In Folge Eins wurde Satans Bratan seinem "Match" zugeteilt. Der Wiener ist von seiner Partnerin Amalia sehr angetan. Aber auch die 23-Jährige ist zufrieden mit der Wahl: "Erik ist super iconic, weil er seine eigene Persönlichkeit hat und richtig heraussticht aus der Menge."
Doch wie beschreibt sich der attraktive Wiener eigentlich selbst? Der 25-Jährige ist in der Vorstellungsrunde etwas streng zu sich: "Ich würde mich als sehr anstrengende Person beschreiben. Man muss mich schon handeln können."

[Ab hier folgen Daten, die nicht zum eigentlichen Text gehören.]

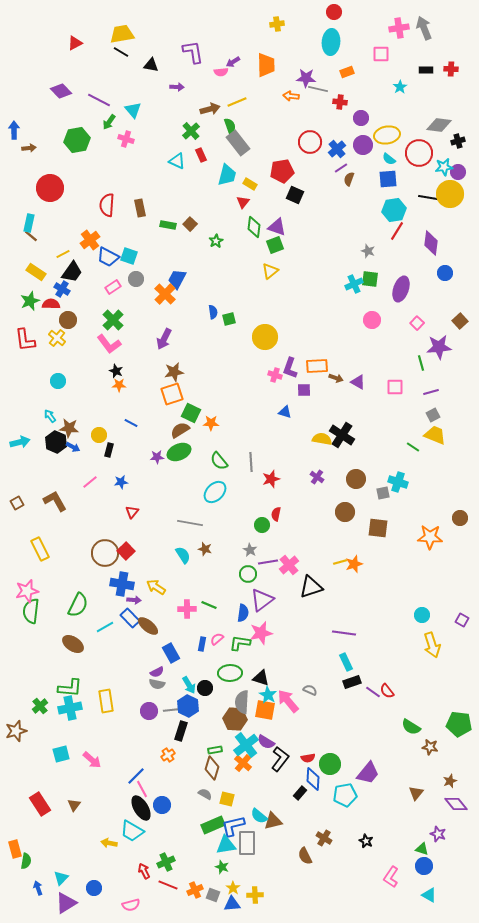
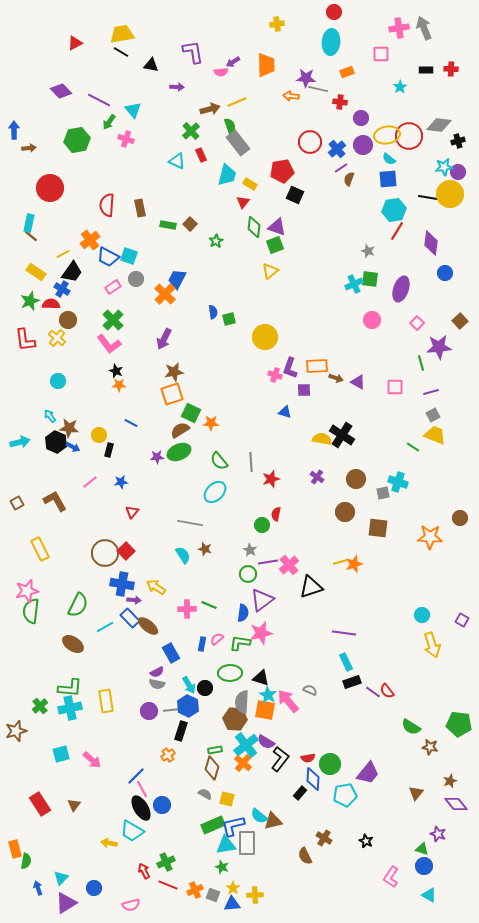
red circle at (419, 153): moved 10 px left, 17 px up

Amalia hatte bis jetzt noch keine Schwierigkeiten mit Erik. Dafür brachte sie ein anderer Teilnehmer bereits in der ersten Nacht so richtig auf die Palme. Cyrill (30) glaubt bei der Blondine keine Chancen zu haben, weil sie nur auf Schwuchteln stehe. Diese Aussage war der 23-Jährigen eindeutig zu viel. Der Schweizer zeigt sich selbstbewusst: "Ich bin sehr männlich. Die Frau kann schon was sagen, aber ich habe das letzte Wort".
Danilo ist ebenfalls aus der Schweiz angereist, hat sich in der Vergangenheit bis jetzt keinen guten Ruf gemacht: "Wenn du die Frauen fragst, bin ich der größte Fuckboy, den es gibt. Ich sage, ich bin nicht so ... vielleicht." Ob er sich in der Strand-Villa doch noch zum Romantiker mausert, wird sich in den nächsten Wochen zeigen. Es bleibt also spannend.